→ **DIRECTIONS FOR THIS TASK**
Each record here should be printed again exactly; please leave its pictures out.

Page layout parsing data
******
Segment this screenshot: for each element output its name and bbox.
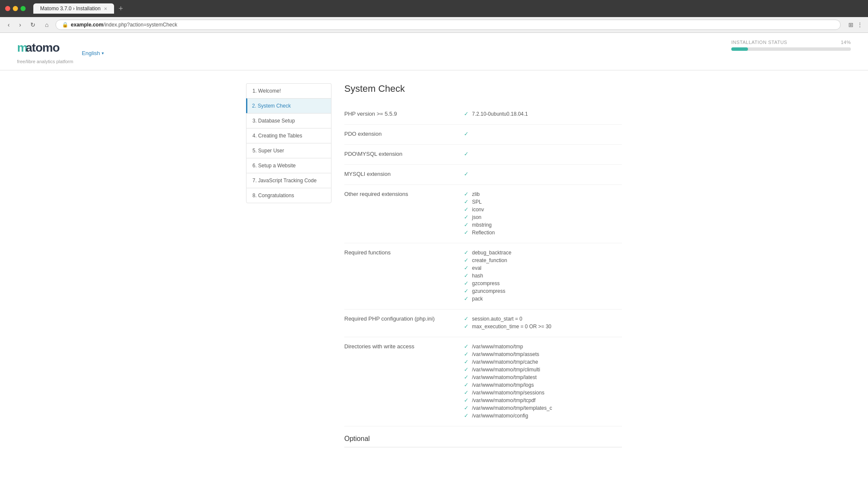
sidebar-item-database-setup[interactable]: 3. Database Setup bbox=[246, 113, 331, 128]
extensions-icon[interactable]: ⊞ bbox=[848, 21, 853, 28]
check-ok-icon bbox=[464, 206, 469, 213]
address-bar[interactable]: 🔒 example.com/index.php?action=systemChe… bbox=[56, 20, 841, 30]
check-value-text: zlib bbox=[472, 191, 480, 197]
check-value-row: /var/www/matomo/tmp/templates_c bbox=[464, 405, 622, 411]
check-label: Required functions bbox=[344, 249, 464, 256]
check-value-row bbox=[464, 151, 622, 157]
status-label-row: INSTALLATION STATUS 14% bbox=[731, 40, 851, 45]
check-ok-icon bbox=[464, 280, 469, 286]
status-label: INSTALLATION STATUS bbox=[731, 40, 787, 45]
check-value-row: Reflection bbox=[464, 229, 622, 236]
check-values: zlibSPLiconvjsonmbstringReflection bbox=[464, 191, 622, 237]
check-row: Directories with write access/var/www/ma… bbox=[344, 337, 622, 426]
check-ok-icon bbox=[464, 295, 469, 302]
sidebar-item-system-check[interactable]: 2. System Check bbox=[246, 98, 331, 113]
check-row: PDO\MYSQL extension bbox=[344, 145, 622, 165]
check-value-row: 7.2.10-0ubuntu0.18.04.1 bbox=[464, 111, 622, 117]
check-label: MYSQLI extension bbox=[344, 171, 464, 177]
check-value-row: zlib bbox=[464, 191, 622, 197]
forward-button[interactable]: › bbox=[17, 20, 24, 29]
check-ok-icon bbox=[464, 397, 469, 403]
check-label: Required PHP configuration (php.ini) bbox=[344, 315, 464, 322]
check-value-row: /var/www/matomo/tmp/logs bbox=[464, 382, 622, 388]
checks-container: PHP version >= 5.5.97.2.10-0ubuntu0.18.0… bbox=[344, 105, 622, 426]
site-header: m atomo free/libre analytics platform En… bbox=[0, 33, 868, 70]
language-arrow-icon: ▾ bbox=[102, 51, 104, 55]
check-ok-icon bbox=[464, 151, 469, 157]
optional-section: Optional bbox=[344, 435, 622, 447]
check-label: Other required extensions bbox=[344, 191, 464, 197]
check-ok-icon bbox=[464, 288, 469, 294]
check-label: PHP version >= 5.5.9 bbox=[344, 111, 464, 117]
check-ok-icon bbox=[464, 257, 469, 263]
check-ok-icon bbox=[464, 366, 469, 373]
logo-subtitle: free/libre analytics platform bbox=[17, 59, 73, 64]
check-value-row: create_function bbox=[464, 257, 622, 263]
check-row: Other required extensionszlibSPLiconvjso… bbox=[344, 185, 622, 243]
check-value-row: /var/www/matomo/tmp/sessions bbox=[464, 389, 622, 396]
minimize-button[interactable] bbox=[13, 6, 18, 11]
close-button[interactable] bbox=[5, 6, 10, 11]
check-value-row: /var/www/matomo/tmp/climulti bbox=[464, 366, 622, 373]
check-ok-icon bbox=[464, 412, 469, 419]
svg-text:atomo: atomo bbox=[26, 41, 60, 54]
check-value-row: /var/www/matomo/tmp/tcpdf bbox=[464, 397, 622, 403]
check-values: /var/www/matomo/tmp/var/www/matomo/tmp/a… bbox=[464, 343, 622, 420]
check-ok-icon bbox=[464, 351, 469, 357]
logo-area: m atomo free/libre analytics platform bbox=[17, 40, 73, 64]
check-value-row: json bbox=[464, 214, 622, 220]
back-button[interactable]: ‹ bbox=[5, 20, 12, 29]
check-value-text: SPL bbox=[472, 199, 482, 205]
browser-toolbar: ‹ › ↻ ⌂ 🔒 example.com/index.php?action=s… bbox=[0, 17, 868, 33]
browser-chrome: Matomo 3.7.0 › Installation ✕ + ‹ › ↻ ⌂ … bbox=[0, 0, 868, 33]
reload-button[interactable]: ↻ bbox=[28, 20, 38, 29]
url-display: example.com/index.php?action=systemCheck bbox=[71, 22, 177, 28]
active-tab[interactable]: Matomo 3.7.0 › Installation ✕ bbox=[33, 3, 114, 14]
check-value-row bbox=[464, 171, 622, 177]
check-ok-icon bbox=[464, 171, 469, 177]
main-content: System Check PHP version >= 5.5.97.2.10-… bbox=[344, 83, 622, 447]
language-selector[interactable]: English ▾ bbox=[82, 50, 104, 56]
new-tab-button[interactable]: + bbox=[116, 4, 126, 13]
check-value-text: /var/www/matomo/config bbox=[472, 413, 528, 419]
status-percent: 14% bbox=[841, 40, 851, 45]
check-ok-icon bbox=[464, 222, 469, 228]
sidebar-item-welcome[interactable]: 1. Welcome! bbox=[246, 83, 331, 98]
check-value-text: /var/www/matomo/tmp/cache bbox=[472, 359, 538, 365]
progress-bar bbox=[731, 47, 851, 51]
sidebar-item-js-tracking[interactable]: 7. JavaScript Tracking Code bbox=[246, 173, 331, 188]
sidebar-item-creating-tables[interactable]: 4. Creating the Tables bbox=[246, 128, 331, 143]
check-row: MYSQLI extension bbox=[344, 165, 622, 185]
sidebar-item-congratulations[interactable]: 8. Congratulations bbox=[246, 188, 331, 203]
check-value-row: /var/www/matomo/tmp/latest bbox=[464, 374, 622, 380]
check-value-row: eval bbox=[464, 265, 622, 271]
check-ok-icon bbox=[464, 249, 469, 256]
check-values bbox=[464, 131, 622, 138]
check-value-text: eval bbox=[472, 265, 481, 271]
menu-icon[interactable]: ⋮ bbox=[857, 21, 863, 28]
tab-bar: Matomo 3.7.0 › Installation ✕ + bbox=[33, 3, 126, 14]
tab-close-icon[interactable]: ✕ bbox=[104, 6, 107, 11]
progress-bar-fill bbox=[731, 47, 748, 51]
check-value-text: /var/www/matomo/tmp/climulti bbox=[472, 367, 540, 373]
check-ok-icon bbox=[464, 198, 469, 205]
home-button[interactable]: ⌂ bbox=[42, 20, 51, 29]
check-value-row: SPL bbox=[464, 198, 622, 205]
check-value-text: pack bbox=[472, 296, 483, 302]
check-value-text: mbstring bbox=[472, 222, 492, 228]
check-values bbox=[464, 171, 622, 178]
check-value-text: /var/www/matomo/tmp/assets bbox=[472, 351, 539, 357]
check-value-row: session.auto_start = 0 bbox=[464, 315, 622, 322]
sidebar-item-setup-website[interactable]: 6. Setup a Website bbox=[246, 158, 331, 173]
page-title: System Check bbox=[344, 83, 622, 94]
check-row: PHP version >= 5.5.97.2.10-0ubuntu0.18.0… bbox=[344, 105, 622, 125]
check-value-text: iconv bbox=[472, 207, 484, 213]
check-ok-icon bbox=[464, 272, 469, 279]
check-ok-icon bbox=[464, 359, 469, 365]
sidebar: 1. Welcome! 2. System Check 3. Database … bbox=[246, 83, 331, 447]
check-ok-icon bbox=[464, 389, 469, 396]
check-ok-icon bbox=[464, 343, 469, 350]
sidebar-item-super-user[interactable]: 5. Super User bbox=[246, 143, 331, 158]
check-values: debug_backtracecreate_functionevalhashgz… bbox=[464, 249, 622, 303]
fullscreen-button[interactable] bbox=[21, 6, 26, 11]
******
→ **SOLUTION TO THIS PROBLEM**
Segment this screenshot: for each element output its name and bbox.
sidebar-item-database-setup[interactable]: 3. Database Setup bbox=[246, 113, 331, 128]
extensions-icon[interactable]: ⊞ bbox=[848, 21, 853, 28]
check-ok-icon bbox=[464, 206, 469, 213]
address-bar[interactable]: 🔒 example.com/index.php?action=systemChe… bbox=[56, 20, 841, 30]
check-value-text: zlib bbox=[472, 191, 480, 197]
check-value-row: /var/www/matomo/tmp/templates_c bbox=[464, 405, 622, 411]
check-label: Required functions bbox=[344, 249, 464, 256]
check-value-row bbox=[464, 151, 622, 157]
status-label-row: INSTALLATION STATUS 14% bbox=[731, 40, 851, 45]
check-ok-icon bbox=[464, 280, 469, 286]
status-label: INSTALLATION STATUS bbox=[731, 40, 787, 45]
check-value-row: Reflection bbox=[464, 229, 622, 236]
check-values: zlibSPLiconvjsonmbstringReflection bbox=[464, 191, 622, 237]
check-row: Directories with write access/var/www/ma… bbox=[344, 337, 622, 426]
check-ok-icon bbox=[464, 295, 469, 302]
sidebar-item-system-check[interactable]: 2. System Check bbox=[246, 98, 331, 113]
check-row: PDO\MYSQL extension bbox=[344, 145, 622, 165]
check-value-row: 7.2.10-0ubuntu0.18.04.1 bbox=[464, 111, 622, 117]
check-label: MYSQLI extension bbox=[344, 171, 464, 177]
check-value-row: zlib bbox=[464, 191, 622, 197]
forward-button[interactable]: › bbox=[17, 20, 24, 29]
check-ok-icon bbox=[464, 397, 469, 403]
check-label: Required PHP configuration (php.ini) bbox=[344, 315, 464, 322]
check-value-row: /var/www/matomo/tmp/logs bbox=[464, 382, 622, 388]
checks-container: PHP version >= 5.5.97.2.10-0ubuntu0.18.0… bbox=[344, 105, 622, 426]
site-header: m atomo free/libre analytics platform En… bbox=[0, 33, 868, 70]
language-arrow-icon: ▾ bbox=[102, 51, 104, 55]
check-ok-icon bbox=[464, 151, 469, 157]
optional-section: Optional bbox=[344, 435, 622, 447]
check-label: Other required extensions bbox=[344, 191, 464, 197]
check-ok-icon bbox=[464, 288, 469, 294]
check-label: PHP version >= 5.5.9 bbox=[344, 111, 464, 117]
check-ok-icon bbox=[464, 257, 469, 263]
check-ok-icon bbox=[464, 366, 469, 373]
logo-subtitle: free/libre analytics platform bbox=[17, 59, 73, 64]
check-value-row: create_function bbox=[464, 257, 622, 263]
check-row: Other required extensionszlibSPLiconvjso… bbox=[344, 185, 622, 243]
check-value-row: /var/www/matomo/tmp/sessions bbox=[464, 389, 622, 396]
minimize-button[interactable] bbox=[13, 6, 18, 11]
close-button[interactable] bbox=[5, 6, 10, 11]
check-value-row: /var/www/matomo/tmp/climulti bbox=[464, 366, 622, 373]
check-ok-icon bbox=[464, 412, 469, 419]
svg-text:atomo: atomo bbox=[26, 41, 60, 54]
check-value-row: /var/www/matomo/tmp/tcpdf bbox=[464, 397, 622, 403]
check-values: /var/www/matomo/tmp/var/www/matomo/tmp/a… bbox=[464, 343, 622, 420]
check-ok-icon bbox=[464, 351, 469, 357]
logo-area: m atomo free/libre analytics platform bbox=[17, 40, 73, 64]
check-value-row: json bbox=[464, 214, 622, 220]
back-button[interactable]: ‹ bbox=[5, 20, 12, 29]
check-value-text: SPL bbox=[472, 199, 482, 205]
browser-toolbar: ‹ › ↻ ⌂ 🔒 example.com/index.php?action=s… bbox=[0, 17, 868, 33]
browser-chrome: Matomo 3.7.0 › Installation ✕ + ‹ › ↻ ⌂ … bbox=[0, 0, 868, 33]
reload-button[interactable]: ↻ bbox=[28, 20, 38, 29]
url-display: example.com/index.php?action=systemCheck bbox=[71, 22, 177, 28]
active-tab[interactable]: Matomo 3.7.0 › Installation ✕ bbox=[33, 3, 114, 14]
check-value-row bbox=[464, 171, 622, 177]
check-ok-icon bbox=[464, 171, 469, 177]
main-content: System Check PHP version >= 5.5.97.2.10-… bbox=[344, 83, 622, 447]
language-selector[interactable]: English ▾ bbox=[82, 50, 104, 56]
new-tab-button[interactable]: + bbox=[116, 4, 126, 13]
check-value-text: /var/www/matomo/config bbox=[472, 413, 528, 419]
status-percent: 14% bbox=[841, 40, 851, 45]
check-ok-icon bbox=[464, 222, 469, 228]
sidebar-item-welcome[interactable]: 1. Welcome! bbox=[246, 83, 331, 98]
check-value-text: /var/www/matomo/tmp/cache bbox=[472, 359, 538, 365]
progress-bar bbox=[731, 47, 851, 51]
sidebar-item-js-tracking[interactable]: 7. JavaScript Tracking Code bbox=[246, 173, 331, 188]
sidebar-item-creating-tables[interactable]: 4. Creating the Tables bbox=[246, 128, 331, 143]
check-row: MYSQLI extension bbox=[344, 165, 622, 185]
sidebar-item-congratulations[interactable]: 8. Congratulations bbox=[246, 188, 331, 203]
check-value-row: /var/www/matomo/tmp/latest bbox=[464, 374, 622, 380]
check-value-row: eval bbox=[464, 265, 622, 271]
check-ok-icon bbox=[464, 249, 469, 256]
check-values bbox=[464, 131, 622, 138]
check-value-text: eval bbox=[472, 265, 481, 271]
menu-icon[interactable]: ⋮ bbox=[857, 21, 863, 28]
tab-bar: Matomo 3.7.0 › Installation ✕ + bbox=[33, 3, 126, 14]
tab-close-icon[interactable]: ✕ bbox=[104, 6, 107, 11]
progress-bar-fill bbox=[731, 47, 748, 51]
check-value-text: /var/www/matomo/tmp/climulti bbox=[472, 367, 540, 373]
check-ok-icon bbox=[464, 198, 469, 205]
home-button[interactable]: ⌂ bbox=[42, 20, 51, 29]
check-value-row: SPL bbox=[464, 198, 622, 205]
check-value-text: pack bbox=[472, 296, 483, 302]
check-value-text: mbstring bbox=[472, 222, 492, 228]
check-values bbox=[464, 171, 622, 178]
check-value-text: /var/www/matomo/tmp/assets bbox=[472, 351, 539, 357]
check-value-row: session.auto_start = 0 bbox=[464, 315, 622, 322]
sidebar-item-setup-website[interactable]: 6. Setup a Website bbox=[246, 158, 331, 173]
page-title: System Check bbox=[344, 83, 622, 94]
check-row: PHP version >= 5.5.97.2.10-0ubuntu0.18.0… bbox=[344, 105, 622, 125]
check-value-text: iconv bbox=[472, 207, 484, 213]
check-ok-icon bbox=[464, 272, 469, 279]
check-ok-icon bbox=[464, 359, 469, 365]
sidebar: 1. Welcome! 2. System Check 3. Database … bbox=[246, 83, 331, 447]
check-ok-icon bbox=[464, 389, 469, 396]
check-ok-icon bbox=[464, 343, 469, 350]
sidebar-item-super-user[interactable]: 5. Super User bbox=[246, 143, 331, 158]
check-values: debug_backtracecreate_functionevalhashgz… bbox=[464, 249, 622, 303]
fullscreen-button[interactable] bbox=[21, 6, 26, 11]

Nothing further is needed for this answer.